▸ **Exercise instructions**
The expected response is a copy of every line in the entries below that includes the word "Minas".

=== Entries supplied ===

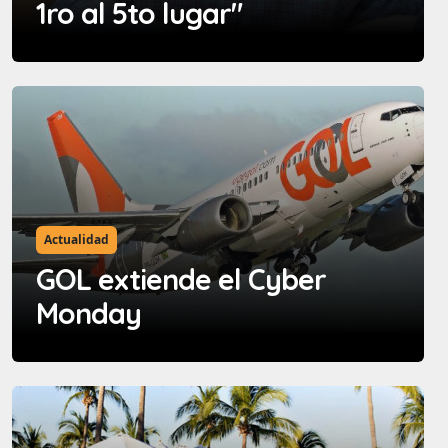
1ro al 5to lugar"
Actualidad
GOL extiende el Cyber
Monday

===
=== Entries supplied ===

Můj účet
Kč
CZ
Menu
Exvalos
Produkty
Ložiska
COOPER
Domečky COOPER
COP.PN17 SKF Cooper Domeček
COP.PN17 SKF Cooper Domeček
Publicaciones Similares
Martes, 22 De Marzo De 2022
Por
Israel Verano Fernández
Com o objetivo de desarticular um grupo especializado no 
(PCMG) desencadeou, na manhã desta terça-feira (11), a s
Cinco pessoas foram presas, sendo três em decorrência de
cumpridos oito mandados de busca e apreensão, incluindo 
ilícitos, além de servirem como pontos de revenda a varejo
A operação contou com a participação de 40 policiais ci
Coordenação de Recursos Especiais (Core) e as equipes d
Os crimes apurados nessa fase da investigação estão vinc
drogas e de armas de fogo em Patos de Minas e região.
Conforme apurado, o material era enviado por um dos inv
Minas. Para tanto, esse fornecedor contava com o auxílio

===

▸ **Result of the exercise**
drogas e de armas de fogo em Patos de Minas e região.
Minas. Para tanto, esse fornecedor contava com o auxílio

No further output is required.